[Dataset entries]
────────────────────
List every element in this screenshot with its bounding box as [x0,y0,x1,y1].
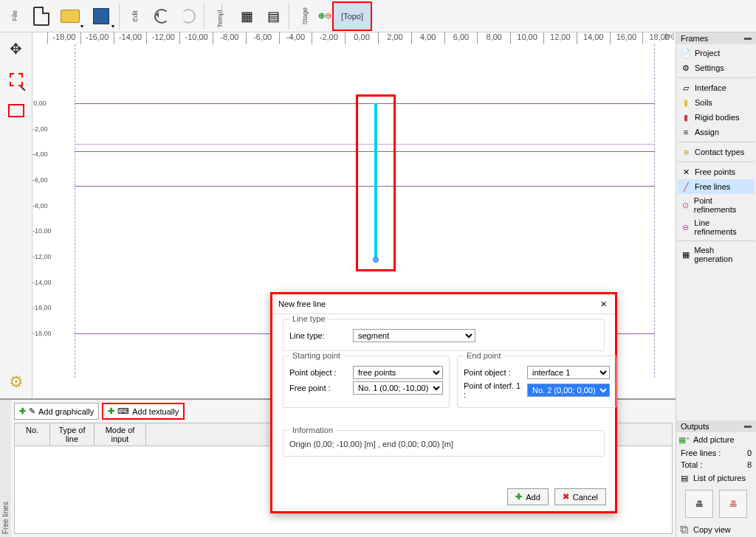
interface-icon: ▱ [681,83,691,93]
soils-icon: ▮ [681,97,691,108]
project-icon: 📄 [681,48,691,58]
plus-icon: ⊕ [318,11,325,21]
list-icon: ▤ [679,473,690,483]
zoom-tool[interactable] [3,66,30,93]
add-picture-button[interactable]: ▦⁺Add picture [676,432,756,447]
information-text: Origin (0,00; -10,00) [m] , end (0,00; 0… [289,438,598,450]
sidebar-item-contact-types[interactable]: ≋Contact types [678,145,755,159]
new-free-line-dialog: New free line ✕ Line type Line type: seg… [270,292,617,513]
contact-types-icon: ≋ [681,147,691,157]
sidebar-item-free-points[interactable]: ✕Free points [678,164,755,179]
sidebar-item-assign[interactable]: ≡Assign [678,125,755,139]
free-point-marker[interactable] [373,257,379,263]
undo-button[interactable] [149,1,174,31]
rigid-bodies-icon: ▮ [681,112,691,122]
fit-icon [8,104,24,117]
free-point-select[interactable]: No. 1 (0,00; -10,00) [353,381,443,395]
point-of-interf-label: Point of interf. 1 : [464,381,523,399]
dialog-titlebar: New free line ✕ [272,294,615,314]
templates-menu[interactable]: Templ... [207,1,233,31]
open-file-button[interactable]: ▾ [55,1,85,31]
column-mode: Mode of input [94,423,146,446]
document-icon [33,7,49,26]
close-icon: ✕ [600,299,607,309]
copy-icon: ⿻ [679,524,690,535]
vertical-ruler: 0,00-2,00-4,00-6,00-8,00-10,00-12,00-14,… [32,44,47,398]
sidebar-item-point-refinements[interactable]: ⊙Point refinements [678,194,755,216]
template-button-1[interactable]: ▦ [234,1,259,31]
zoom-icon [10,73,23,86]
topo-stage-button[interactable]: [Topo] [332,1,372,31]
save-file-button[interactable]: ▾ [86,1,116,31]
add-graphically-button[interactable]: ✚✎Add graphically [14,403,99,420]
right-panel: Frames 📄Project ⚙Settings ▱Interface ▮So… [676,32,756,537]
line-type-select[interactable]: segment [353,329,475,342]
copy-view-button[interactable]: ⿻Copy view [676,522,756,537]
edit-menu[interactable]: Edit [123,1,148,31]
minus-icon: ⊖ [325,11,331,21]
gear-icon: ⚙ [681,63,691,73]
free-line[interactable] [374,103,377,258]
folder-open-icon [61,10,80,23]
dialog-add-button[interactable]: ✚Add [507,488,549,505]
fit-tool[interactable] [3,97,30,124]
plus-icon: ✚ [19,406,26,416]
end-point-fieldset: End point Point object : interface 1 Poi… [457,356,616,408]
undo-icon [154,9,169,24]
new-file-button[interactable] [29,1,54,31]
sidebar-item-interface[interactable]: ▱Interface [678,80,755,95]
minimize-icon[interactable] [744,38,752,40]
cross-icon: ✖ [563,492,569,502]
sidebar-item-project[interactable]: 📄Project [678,46,755,60]
sidebar-item-free-lines[interactable]: ╱Free lines [678,179,755,194]
sidebar-item-rigid-bodies[interactable]: ▮Rigid bodies [678,110,755,125]
minimize-icon[interactable] [744,426,752,428]
line-type-fieldset: Line type Line type: segment [283,319,605,351]
free-lines-icon: ╱ [681,181,691,192]
add-textually-button[interactable]: ✚⌨Add textually [102,403,185,420]
sidebar-item-soils[interactable]: ▮Soils [678,95,755,110]
end-point-object-select[interactable]: interface 1 [527,366,610,379]
plus-icon: ✚ [108,406,114,416]
template-icon: ▦ [241,8,253,24]
free-points-icon: ✕ [681,167,691,177]
line-type-label: Line type: [289,331,348,340]
stage-menu[interactable]: Stage [292,1,317,31]
template-button-2[interactable]: ▤ [261,1,286,31]
print-button-1[interactable]: 🖶 [685,490,713,518]
outputs-panel-body: ▦⁺Add picture Free lines :0 Total :8 ▤Li… [676,432,756,537]
point-of-interf-select[interactable]: No. 2 (0,00; 0,00) [527,384,610,397]
gear-icon: ⚙ [9,373,24,392]
redo-button [176,1,201,31]
horizontal-ruler: -18,00-16,00-14,00-12,00-10,00-8,00-6,00… [47,32,676,44]
column-no: No. [15,423,50,446]
frames-panel-body: 📄Project ⚙Settings ▱Interface ▮Soils ▮Ri… [676,44,756,267]
start-point-object-select[interactable]: free points [353,366,443,379]
free-lines-count-row: Free lines :0 [676,447,756,459]
mesh-icon: ▦ [681,249,690,260]
printer-color-icon: 🖶 [729,499,738,508]
redo-icon [181,9,196,24]
stage-add-remove[interactable]: ⊕⊖ [319,1,331,31]
add-picture-icon: ▦⁺ [679,434,690,445]
end-point-object-label: Point object : [464,368,523,377]
sidebar-item-settings[interactable]: ⚙Settings [678,60,755,75]
settings-tool[interactable]: ⚙ [3,369,30,395]
start-point-object-label: Point object : [289,368,348,377]
total-count-row: Total :8 [676,459,756,471]
line-refinements-icon: ⊖ [681,222,690,232]
pan-tool[interactable]: ✥ [3,35,30,62]
print-button-2[interactable]: 🖶 [719,490,747,518]
dialog-cancel-button[interactable]: ✖Cancel [554,488,606,505]
information-fieldset: Information Origin (0,00; -10,00) [m] , … [283,430,605,457]
sidebar-item-mesh-generation[interactable]: ▦Mesh generation [678,243,755,266]
dialog-close-button[interactable]: ✕ [597,298,609,310]
dialog-title: New free line [278,299,326,308]
top-toolbar: File ▾ ▾ Edit Templ... ▦ ▤ Stage ⊕⊖ [Top… [0,0,756,32]
ruler-unit: [m] [665,32,675,40]
template-icon: ▤ [267,8,280,24]
list-of-pictures-button[interactable]: ▤List of pictures [676,471,756,485]
sidebar-item-line-refinements[interactable]: ⊖Line refinements [678,216,755,238]
file-menu[interactable]: File [2,1,27,31]
keyboard-icon: ⌨ [117,406,129,416]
────────────────────
» What to do: All entries must be output unchanged, with every picture omitted.

» Response box:
List every element in this screenshot with its bounding box as [x0,y0,x1,y1].
interface-icon: ▱ [681,83,691,93]
soils-icon: ▮ [681,97,691,108]
project-icon: 📄 [681,48,691,58]
plus-icon: ⊕ [318,11,325,21]
list-icon: ▤ [679,473,690,483]
zoom-tool[interactable] [3,66,30,93]
add-picture-button[interactable]: ▦⁺Add picture [676,432,756,447]
information-text: Origin (0,00; -10,00) [m] , end (0,00; 0… [289,438,598,450]
sidebar-item-contact-types[interactable]: ≋Contact types [678,145,755,159]
new-free-line-dialog: New free line ✕ Line type Line type: seg… [270,292,617,513]
contact-types-icon: ≋ [681,147,691,157]
sidebar-item-free-points[interactable]: ✕Free points [678,164,755,179]
sidebar-item-assign[interactable]: ≡Assign [678,125,755,139]
free-point-marker[interactable] [373,257,379,263]
undo-button[interactable] [149,1,174,31]
rigid-bodies-icon: ▮ [681,112,691,122]
fit-icon [8,104,24,117]
free-point-select[interactable]: No. 1 (0,00; -10,00) [353,381,443,395]
point-of-interf-label: Point of interf. 1 : [464,381,523,399]
dialog-titlebar: New free line ✕ [272,294,615,314]
templates-menu[interactable]: Templ... [207,1,233,31]
open-file-button[interactable]: ▾ [55,1,85,31]
column-mode: Mode of input [94,423,146,446]
document-icon [33,7,49,26]
close-icon: ✕ [600,299,607,309]
copy-icon: ⿻ [679,524,690,535]
vertical-ruler: 0,00-2,00-4,00-6,00-8,00-10,00-12,00-14,… [32,44,47,398]
sidebar-item-point-refinements[interactable]: ⊙Point refinements [678,194,755,216]
template-button-1[interactable]: ▦ [234,1,259,31]
zoom-icon [10,73,23,86]
topo-stage-button[interactable]: [Topo] [332,1,372,31]
save-file-button[interactable]: ▾ [86,1,116,31]
add-graphically-button[interactable]: ✚✎Add graphically [14,403,99,420]
right-panel: Frames 📄Project ⚙Settings ▱Interface ▮So… [676,32,756,537]
line-type-select[interactable]: segment [353,329,475,342]
copy-view-button[interactable]: ⿻Copy view [676,522,756,537]
edit-menu[interactable]: Edit [123,1,148,31]
minus-icon: ⊖ [325,11,331,21]
gear-icon: ⚙ [681,63,691,73]
free-line[interactable] [374,103,377,258]
folder-open-icon [61,10,80,23]
dialog-add-button[interactable]: ✚Add [507,488,549,505]
fit-tool[interactable] [3,97,30,124]
plus-icon: ✚ [19,406,26,416]
end-point-fieldset: End point Point object : interface 1 Poi… [457,356,616,408]
undo-icon [154,9,169,24]
new-file-button[interactable] [29,1,54,31]
sidebar-item-interface[interactable]: ▱Interface [678,80,755,95]
minimize-icon[interactable] [744,38,752,40]
cross-icon: ✖ [563,492,569,502]
sidebar-item-project[interactable]: 📄Project [678,46,755,60]
sidebar-item-free-lines[interactable]: ╱Free lines [678,179,755,194]
sidebar-item-rigid-bodies[interactable]: ▮Rigid bodies [678,110,755,125]
minimize-icon[interactable] [744,426,752,428]
line-type-fieldset: Line type Line type: segment [283,319,605,351]
free-lines-icon: ╱ [681,181,691,192]
add-textually-button[interactable]: ✚⌨Add textually [102,403,185,420]
sidebar-item-soils[interactable]: ▮Soils [678,95,755,110]
end-point-object-select[interactable]: interface 1 [527,366,610,379]
plus-icon: ✚ [108,406,114,416]
template-icon: ▦ [241,8,253,24]
free-points-icon: ✕ [681,167,691,177]
line-type-label: Line type: [289,331,348,340]
stage-menu[interactable]: Stage [292,1,317,31]
template-button-2[interactable]: ▤ [261,1,286,31]
print-button-1[interactable]: 🖶 [685,490,713,518]
outputs-panel-body: ▦⁺Add picture Free lines :0 Total :8 ▤Li… [676,432,756,537]
point-of-interf-select[interactable]: No. 2 (0,00; 0,00) [527,384,610,397]
gear-icon: ⚙ [9,373,24,392]
redo-button [176,1,201,31]
horizontal-ruler: -18,00-16,00-14,00-12,00-10,00-8,00-6,00… [47,32,676,44]
column-no: No. [15,423,50,446]
frames-panel-body: 📄Project ⚙Settings ▱Interface ▮Soils ▮Ri… [676,44,756,267]
start-point-object-select[interactable]: free points [353,366,443,379]
free-lines-count-row: Free lines :0 [676,447,756,459]
mesh-icon: ▦ [681,249,690,260]
printer-color-icon: 🖶 [729,499,738,508]
redo-icon [181,9,196,24]
stage-add-remove[interactable]: ⊕⊖ [319,1,331,31]
add-picture-icon: ▦⁺ [679,434,690,445]
end-point-object-label: Point object : [464,368,523,377]
sidebar-item-settings[interactable]: ⚙Settings [678,60,755,75]
settings-tool[interactable]: ⚙ [3,369,30,395]
start-point-object-label: Point object : [289,368,348,377]
total-count-row: Total :8 [676,459,756,471]
line-refinements-icon: ⊖ [681,222,690,232]
pan-tool[interactable]: ✥ [3,35,30,62]
print-button-2[interactable]: 🖶 [719,490,747,518]
dialog-cancel-button[interactable]: ✖Cancel [554,488,606,505]
information-fieldset: Information Origin (0,00; -10,00) [m] , … [283,430,605,457]
sidebar-item-mesh-generation[interactable]: ▦Mesh generation [678,243,755,266]
dialog-close-button[interactable]: ✕ [597,298,609,310]
dialog-title: New free line [278,299,326,308]
top-toolbar: File ▾ ▾ Edit Templ... ▦ ▤ Stage ⊕⊖ [Top… [0,0,756,32]
ruler-unit: [m] [665,32,675,40]
template-icon: ▤ [267,8,280,24]
list-of-pictures-button[interactable]: ▤List of pictures [676,471,756,485]
sidebar-item-line-refinements[interactable]: ⊖Line refinements [678,216,755,238]
file-menu[interactable]: File [2,1,27,31]
keyboard-icon: ⌨ [117,406,129,416]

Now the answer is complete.